* * *
He was big, he was male, he seemed to fill the space and the bandage made him look like a brigand, despite the well-made clothes. But his quiet confidence and deep, calm voice seeped through Kate’s cramped body like a dose of laudanum. A doctor. The answer to her incoherent prayers. There were miracles after all.
‘Yes, this is my first child.’ And my last. No amount of pleasure is worth this.
‘Then let’s get this place warm.’ He shrugged out of his greatcoat and laid it over her. It smelt of horse, leather and man, all strangely soothing. ‘We’ll make you more comfortable when the fire’s lit.’
‘Dr...?’
‘Grantham Rivers, at your service. Call me Grant.’ He poked at the grate, went into the stable and came back with wood. His voice was pleasant, his expression, what she could see of it, unruffled, but she could sense he was not happy about this situation. For all the easy movement, the calm voice, he was on edge.
‘Grantham?’ Incredible the effect of a little warmth and a lot of reassurance, even if she was all too aware that her rescuer wished he was somewhere else entirely.
‘I was conceived there, apparently, in the course of a passionate wedding night at the Bull Inn.’ He was striking a flint on a steel cupped in his palm and surrounded by some sort of tinder. It flared up and he eased it into the wood, nursing the flame with steady, competent hands. ‘It could have been worse. It might have been Biggleswade.’
She had never imagined laughing again, ever, at anything. Her snort of amusement turned into a moan as the contraction hit her.
‘Breathe,’ he said, still tending the fire. ‘Breathe and relax.’
‘Relax? Are you mad?’ Kate lay back, panting. Breathing was hard enough.
‘No, just male and therefore designed to be unsatisfactory at times like this.’ His mouth curved into a smile that she could have sworn was bitter, but it had gone too fast to be certain. ‘What is your name?’
Caution resurfaced. She was at his mercy now. If he were not the good man he appeared to be, then there was nothing she could do about it. Her instincts, sharpened by the desperate need to protect her baby, told her to gamble and trust him. But with her life, not with her secrets. Should she lie about her name? But that would serve no purpose. ‘Catherine Harding. Miss,’ she added as an afterthought. Might as well be clear about that. ‘My friends call me Kate.’
Dr Rivers began to break the legs off the table and heap the pieces by the fire. Either it was very rotten or he was very strong. She studied the broad shoulders flexing as he worked and decided it was the latter.
‘Where’s the baby’s father?’ He did not seem too shocked by her situation, but doctors must be used to maintaining a neutral front, whatever their patients’ embarrassing predicaments.
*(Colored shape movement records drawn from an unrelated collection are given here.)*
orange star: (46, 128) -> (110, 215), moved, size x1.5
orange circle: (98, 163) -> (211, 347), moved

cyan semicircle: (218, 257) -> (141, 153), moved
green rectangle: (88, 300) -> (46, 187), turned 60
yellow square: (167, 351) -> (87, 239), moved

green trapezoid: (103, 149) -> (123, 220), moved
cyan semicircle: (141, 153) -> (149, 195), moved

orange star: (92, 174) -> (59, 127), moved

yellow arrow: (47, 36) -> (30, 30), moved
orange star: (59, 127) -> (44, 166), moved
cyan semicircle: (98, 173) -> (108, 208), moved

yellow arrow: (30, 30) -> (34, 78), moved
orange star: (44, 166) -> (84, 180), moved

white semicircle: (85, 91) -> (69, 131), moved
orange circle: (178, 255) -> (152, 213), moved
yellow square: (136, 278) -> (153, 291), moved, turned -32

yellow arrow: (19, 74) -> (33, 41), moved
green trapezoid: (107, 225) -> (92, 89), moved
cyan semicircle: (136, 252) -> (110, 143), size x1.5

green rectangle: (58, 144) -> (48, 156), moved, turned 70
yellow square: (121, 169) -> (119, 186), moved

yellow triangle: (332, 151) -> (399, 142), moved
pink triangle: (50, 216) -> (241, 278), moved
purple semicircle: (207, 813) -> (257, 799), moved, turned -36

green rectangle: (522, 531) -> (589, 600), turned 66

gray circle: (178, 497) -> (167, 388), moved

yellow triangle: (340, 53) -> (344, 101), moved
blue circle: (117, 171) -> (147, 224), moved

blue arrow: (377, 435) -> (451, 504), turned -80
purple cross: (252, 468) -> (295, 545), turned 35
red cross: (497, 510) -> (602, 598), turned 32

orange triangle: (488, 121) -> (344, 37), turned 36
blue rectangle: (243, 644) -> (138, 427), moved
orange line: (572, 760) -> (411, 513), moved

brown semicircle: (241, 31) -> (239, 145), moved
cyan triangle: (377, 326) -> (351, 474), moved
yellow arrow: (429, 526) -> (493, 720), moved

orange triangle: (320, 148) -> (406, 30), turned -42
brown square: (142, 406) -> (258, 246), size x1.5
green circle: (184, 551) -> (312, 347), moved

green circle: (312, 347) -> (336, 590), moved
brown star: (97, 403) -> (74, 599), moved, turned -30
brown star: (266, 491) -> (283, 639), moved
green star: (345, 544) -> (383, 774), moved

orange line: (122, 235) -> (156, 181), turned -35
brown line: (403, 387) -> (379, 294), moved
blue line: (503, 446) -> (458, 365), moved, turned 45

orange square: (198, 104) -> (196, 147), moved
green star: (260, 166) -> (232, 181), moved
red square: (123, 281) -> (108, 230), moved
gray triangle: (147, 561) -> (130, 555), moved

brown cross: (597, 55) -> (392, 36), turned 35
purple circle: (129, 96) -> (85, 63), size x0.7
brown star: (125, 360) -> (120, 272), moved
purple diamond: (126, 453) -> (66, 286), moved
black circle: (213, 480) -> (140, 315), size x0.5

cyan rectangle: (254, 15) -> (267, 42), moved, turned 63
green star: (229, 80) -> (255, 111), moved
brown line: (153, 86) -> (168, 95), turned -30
‘Dead.’ That was a lie and it came without the need for thought. Then, hard on the heels of the single word, the wariness resurfaced. This man seemed kind and promised to help her, but he could still betray her if he knew who she was. And, almost certainly, if he knew what she had been part of. He was a gentleman from his voice, his clothes, his manner. And gentlemen not only helped ladies in distress—or she hoped they did—but they also stuck together, protected each other against criminal conspiracies.
‘I’m sorry about that.’ Grant Rivers laid the tabletop on the earth floor, heaping up the drier straw on it. He was asking her something. She jerked her mind back to dealing with the present. ‘Have you any linen with you? Shifts, petticoats?’
‘In my portmanteau. There isn’t much.’ It had been all she could carry.
He dug into it, efficiently sorting through. A nightgown went on one side, then he began to spread linen over the straw, rolling her two gowns into a pillow.
‘Dr—’
‘Grant.’
‘You are very efficient.’ A contraction passed, easier than before. He was making her relax, just as he had said.
‘I had a short spell in the army. Even with a batman, one learns to shift for oneself. Now, then.’ He eyed her and she felt herself tense again. ‘Let’s get you into something more comfortable and on to this luxurious bed.’ It was getting darker and she could not read his expression. ‘Kate, I’m sorry I’m a man, I’m sorry I’m a complete stranger, but we have got to get you into a nightgown and I have got to examine you.’ He was brisk, verging on the impatient. ‘You’re a patient and just now you can’t afford to be shy or modest.’